So really, why did I waste all my time?  This question appears to be about motivation, but I think its really about something else.  By many measures, learning a bit about drupal and doing this myself was a total waste of time, it was slower and I ended up creating something that is probably less functional than a wordpress blog.  And the usual justifications for the choice of doing it myself--that I learned all about how the software works, some of the behind the scenes stuff, have a deeper understanding of the web or something, picked up valuable skillz, etc.--are only about half right.  I don't understand how drupal works and barely touched any code--I did learn some things, but its mostly still an opaque world out there for me.  I got frustrated, yelled at lines of .css and I can't really even say it was fun.  (Which is interesting, since I'm researching fun in free software like drupal.)

Far more important is that defending wasting time because I learned some skillz and might better understand how things work falls into the same vien of economic logic that allows for statements like "learning drupal was an unproductive waste of time."  These arguments end up feeding into making a case for my choice to learn drupal as being a good, rational economic choice.  But it wasn't, at all.  It did have its moments of fun and play, and some economists argue that fun and play should be part of making sense of rational economic decision making.  But this was something else, one of those many labors that really make no sense in any sort of rational choice, gain-seeking models ... but I could make it fit very easily if I wanted to and it could end up fitting even if I didn't try.

The hacker, maker, crafter, artist or whatnot in all of us that makes us labor on strange and seemingly pointless things should make us question basic assumptions about productivity, ownership, what a "good" economy means and how we go about laboring; but often it doesn't.  For instance, I love make maganize, and alot of their rants are dead on, especially about "maker ethics."  But all to often, arguments for making, hacking, etc. end up rolling back into ways we have readily at hand to imagine economic choices.  That making and crafting are entrepreneurial, have important roles to play in capitalist growth or are about rationally filling niche markets.   I could use these arguments to write a very convincing story about the value of learning drupal instead of using an existing web-based blogging application.  I might even believe it and I've made these arguments before.  But it would miss so much because learning drupal was not a "good" choice and the worth of doing so that I care about does not readily make sense in the sort of normative, shared economic imaginations I have available.  And I think about ways of imagining economies way too much.

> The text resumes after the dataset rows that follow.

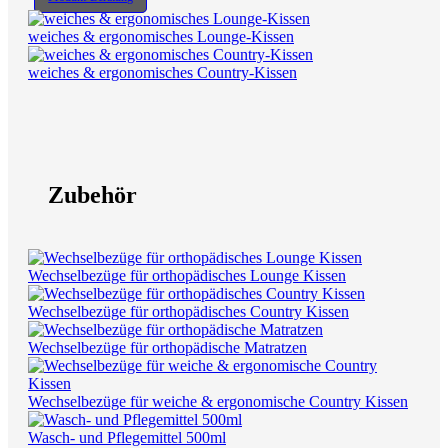
weiches & ergonomisches Lounge-Kissen
weiches & ergonomisches Country-Kissen
Zubehör
Wechselbezüge für orthopädisches Lounge Kissen
Wechselbezüge für orthopädisches Country Kissen
Wechselbezüge für orthopädische Matratzen
Wechselbezüge für weiche & ergonomische Country Kissen
Wasch- und Pflegemittel 500ml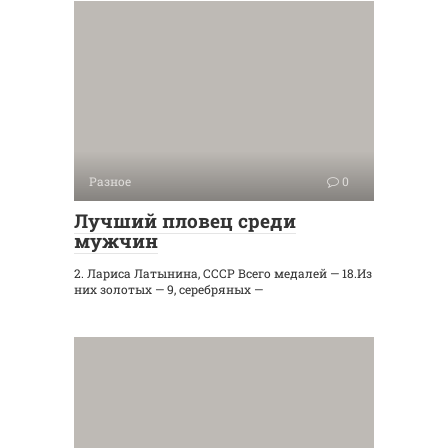
Разное
0
Лучший пловец среди
мужчин
2. Лариса Латынина, СССР Всего медалей — 18.Из
них золотых — 9, серебряных —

How we imagine the things we call economic or "economic choices" plays a huge role in how we organize our lives and relationships and I'm really curious about the different imaginations that come out of making free software.  It seems like there is a constant struggle for the shared imagination to describe, explain and understand the vast parts of our lives of working (in the very base sense of exerting human capacities to transform some material) and exchanging what we made that really make no sense in normative imaginations of capitalist economics that we share (even as we might hate them and struggle for another way).  I "made" this silly blog and would like to share it with some people (maybe).  But thinking about why I did so and what I made and transformed by utilizing the labor of all involved in making and supporting drupal, the labor, raw materials and electicity used in building and shipping my laptop and my webhost's servers and the material, physical-ness of the data of this post stored by voltage indicators on a metal platter somewhere and then its movement across various mediums and wavelengths all makes my head hurt.  All of this is why I'm compelled to study F/OSS; because people involved in making new sorts of economies out of this way of laboring and thinking about this stuff too, in probably more interesting and insightful ways.   And maybe even having more fun than I did failing to learn drupal.

what is?

+ a dorky academic blog?
   check.
+ a research tool?
   yes.
+ a procrastination tool?
   um, maybe.
+ a dissertation by 2010?
   i hope.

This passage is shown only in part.